At 12:00 pm, the Indian currency was trading at 83.20 against the dollar after opening at 83.05. On Wednesday, the rupee plunged 60 paise to end at 83 per dollar; it breached the 83 level for the first time.
"A weakening Chinese yuan, bouncing DXY (US Dollar Index), rising Brent crude prices and higher 10-year UST (US Treasury) yields are all putting pressure on the rupee. Geopolitical and COVID fears surrounding China continue to persist," said Kunal Sodhani, vice-president of Shinhan Bank.
The dollar index, which gauges the greenback's strength against a basket of six currencies, rose 0.07 percent to 113.06.
The dollar is strengthening because central banks, including the US Federal Reserve, have been increasing interest rates to tame inflation that’s at multi-decadal highs, resulting in a sharp inflow of funds into the world’s biggest economy.
The yield on 10-year US Treasury notes hit a fresh 14-year high even after a report showed homebuilding fell more than expected in September and the number of new groundbreakings for single-family homes tumbled to the lowest level in more than two years. US 10-year yields were up at 4.139%.
Brent crude oil prices were trading at $92.89 per barrel in the afternoon India time.
RBI intervention
The rupee, after trading in a range of 82 to 82.70 per dollar for eight trading sessions, jumped to the 83 level on Wednesday. In the last one-and-a-half hours of trading, the rupee plunged 60 paise from 82.43 to 83.03 per dollar.
"On the justification side, short traders who were waiting for Reserve Bank of India (RBI) intervention near 82.40-45 got trapped as the central banks remained away from the market and thus stop-losses were badly hit.

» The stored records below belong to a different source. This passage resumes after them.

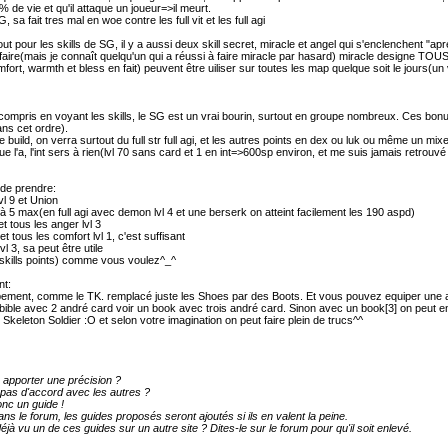
 de vie et qu'il attaque un joueur=>il meurt.
G, sa fait tres mal en woe contre les full vit et les full agi
 tout pour les skills de SG, il y a aussi deux skill secret, miracle et angel qui s'enclenchent "
 faire(mais je connaît quelqu'un qui a réussi à faire miracle par hasard) miracle designe TOU
mfort, warmth et bless en fait) peuvent être uiliser sur toutes les map quelque soit le jours(un v
compris en voyant les skills, le SG est un vrai bourin, surtout en groupe nombreux. Ces bonu
ns cet ordre).
uild, on verra surtout du full str full agi, et les autres points en dex ou luk ou même un mi
que l'a, l'int sers à rien(lvl 70 sans card et 1 en int=>600sp environ, et me suis jamais retr
 de prendre:
l 9 et Union
à 5 max(en full agi avec demon lvl 4 et une berserk on atteint facilement les 190 aspd)
et tous les anger lvl 3
 et tous les comfort lvl 1, c'est suffisant
l 3, sa peut être utile
 skills points) comme vous voulez^_^
nt:
ement, comme le TK. remplacé juste les Shoes par des Boots. Et vous pouvez equiper une arm
bible avec 2 andré card voir un book avec trois andré card. Sinon avec un book[3] on peut e
 Skeleton Soldier :O et selon votre imagination on peut faire plein de trucs^^
 apporter une précision ?
pas d'accord avec les autres ?
nc un guide !
ans le forum, les guides proposés seront ajoutés si ils en valent la peine.
jà vu un de ces guides sur un autre site ? Dites-le sur le forum pour qu'il soit enlevé.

Further, it was heard that there was corporate buying as well," Amit Pabari, Managing Director, CR Forex Advisors, wrote in a note.
He added that importers rushed to cover short-term payables, and exporters refrained from selling because the overall tone for the USD-INR pair has been bullish.
So far, the central bank has spent more than $100 billion of forex reserves to shield the rupee, which has fallen about 12% against the dollar this year, but RBI has been absent from the market during the most recent decline.
Some dealers said the intensity of RBI intervention will decline. Some others said they expect the central bank to continue to support the local currency because India has sufficient foreign reserves.
"We have enough reserves even after the recent decline in forex reserves to protect the rupee. We expect RBI will continue to support the rupee as hot money flows will be back next year once the Federal Reserve pauses," said Dilip Parmar, a research analyst at HDFC Securities.
In the week ended October 7, Foreign Currency Assets (FCAs), a major component of overall reserves, dropped $1.311 billion to $471.496 billion, according to the Weekly Statistical Supplement released by the central bank.
Outlook
Forex dealers expect the rupee to remain under pressure in the near term considering the strength of greenback and higher US Treasury yields. Investor fears of a recession in the US and more rate hikes by the US Federal Reserve could again impact US Treasury yields.
"The rupee could remain under pressure against the American dollar in the near term. The broad-based strength in the greenback and higher US bond yields continue to weigh on the rupee. The bias for the Spot USD-INR remains bullish..,” Parmar said.
Sodhani added: "Inflationary pressure may continue to persist further till December-end. Feeds from Russia-Ukraine need to be under check and cannot be ignored. UK politics is another important theme which is taking centre-stage at interims."